* [ACTION ITEM]
Using the records below, report how many lines hold "Acorazada", with no extra text.

* [DATA SUPPLIED]
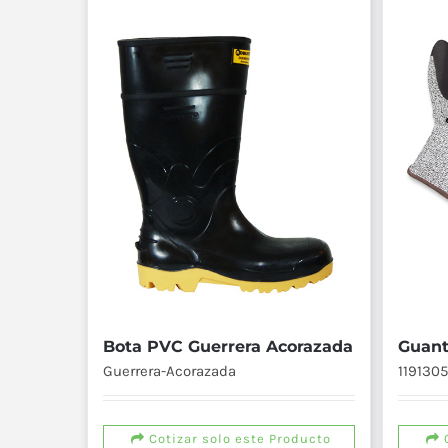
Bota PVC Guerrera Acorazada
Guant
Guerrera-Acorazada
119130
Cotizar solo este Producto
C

--

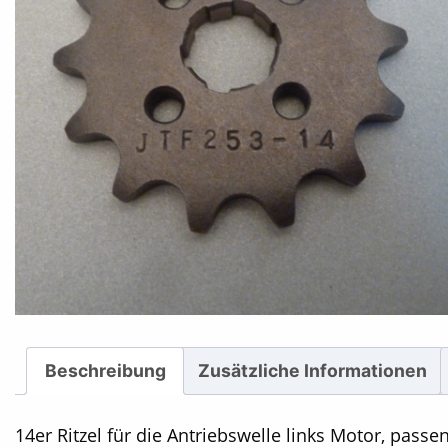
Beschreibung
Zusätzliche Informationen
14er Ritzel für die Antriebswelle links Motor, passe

* [WRITTEN ANSWER]
2